15 Jun 2010
Normalcy has returned since troops forcibly dislodged thousands of protesters demanding immediate elections on May 19, but an emergency decree remains in place across a third of Thailand and experts say the crackdown failed to fix underlying problems that sparked protests in which 89 people were killed.
In the absence of major political reforms, many expect another crisis to flare again in months ahead. That leaves investors with a tough choice: sell Thai tourism-related shares to stem the pain or nab them at an enticing discount?
HOPES FOR REBOUND
The bulls argue that the market is now too pessimistic and has overextended to the downside. Thailand's tourism and leisure sector .SETTO has lost 4 percent this year, underperforming a 6.2 percent climb in the main index .SETI.
Beaten-down stocks include Erawan Group ERAW.BK, operator of Bangkok's Grand Hyatt (H.N) and the Marriott Courtyard (MAR.N) hotels. Its combined hotel revenue shrank $4.6 million in April and May, reducing its 2010 sales forecast by 20 percent.
Other stocks with exposure to tourism include national carrier Thai Airways THAI.BK and Airports of Thailand AOT.BK, which operates the country's six main airports.
"We believe the sharp fall in passenger movements in the second and third quarters have already been factored in by the market. Their valuations now look attractive," said BNP Paribas-Thanachart analyst Saksid Phadthananarak.

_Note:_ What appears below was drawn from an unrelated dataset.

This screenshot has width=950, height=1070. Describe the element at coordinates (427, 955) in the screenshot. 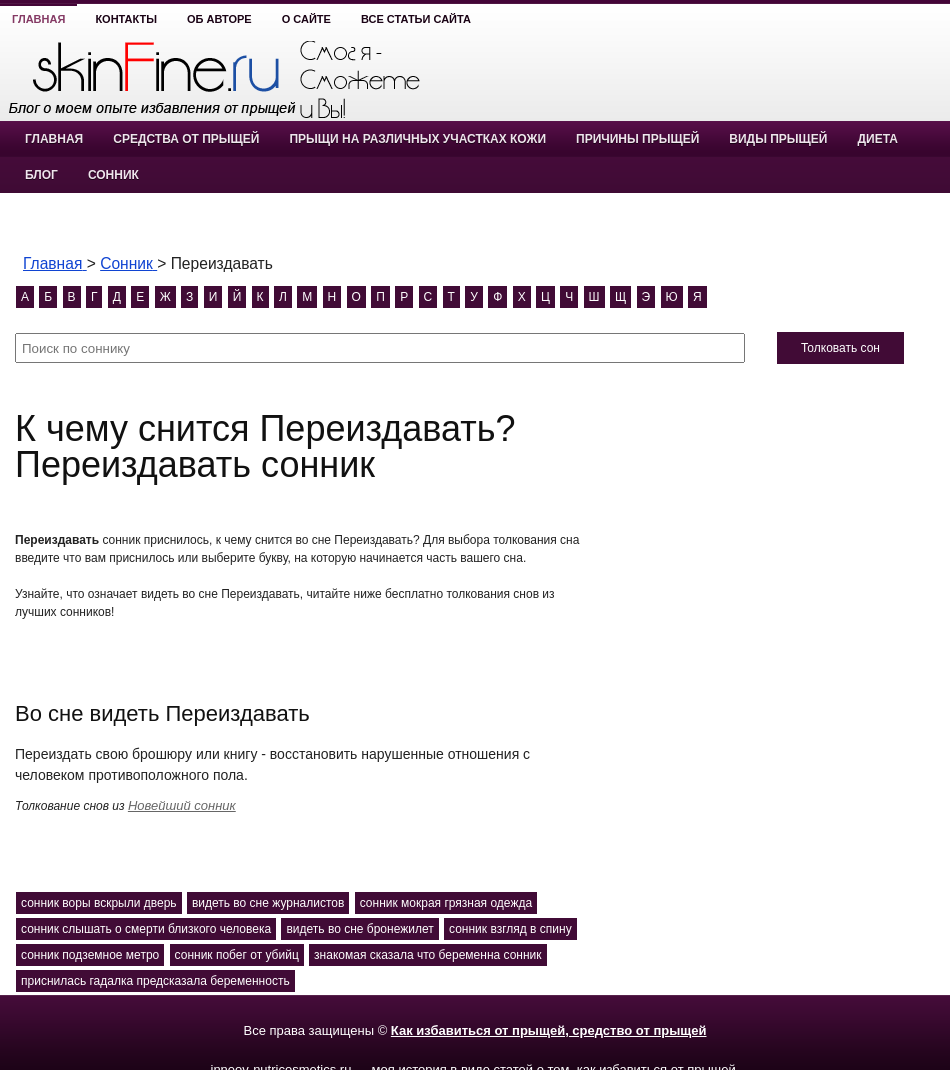

I see `знакомая сказала что беременна сонник` at that location.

Foreign tourist arrivals are projected at 13 million this year, down from an earlier forecast of 15.5 million.
Siriporn Arunothai, an analyst at Kasikorn Securities in Bangkok, recently 'overweighted' the industry, saying the government's relief measures including tax deductions when buying tour packages and low-interest bank loans to those affected by riots would help turn the industry around.
The brokerage firm gave a "buy" rating to hotel operators Central Plaza Hotel CENT.BK and Minor International
MINT.BK.
LONGER TERM WORRIES
"Problem here is people are now getting scared of this sector more longer term. No one really knows when there'll be attacks and gunfire in the streets again. People see more risk," said Adithep Vanabriksha, a fund manager at Aberdeen Asset Management.
"We could see some peace and quiet for a while and everything looks fine. But who can tell you what will happen in three, four or five months? There are more questions and concerns," said Bangkok-based Adithep, who manages $727 million in Thai assets.
That uncertainty could lead to longer-term changes in regional travel flows, making other countries more attractive.
January-April visitor arrivals in Singapore jumped 20 percent to 3.6 million. Malaysia's new government economic model aims to ensure tourism as a proportion of GDP increases from 7 percent.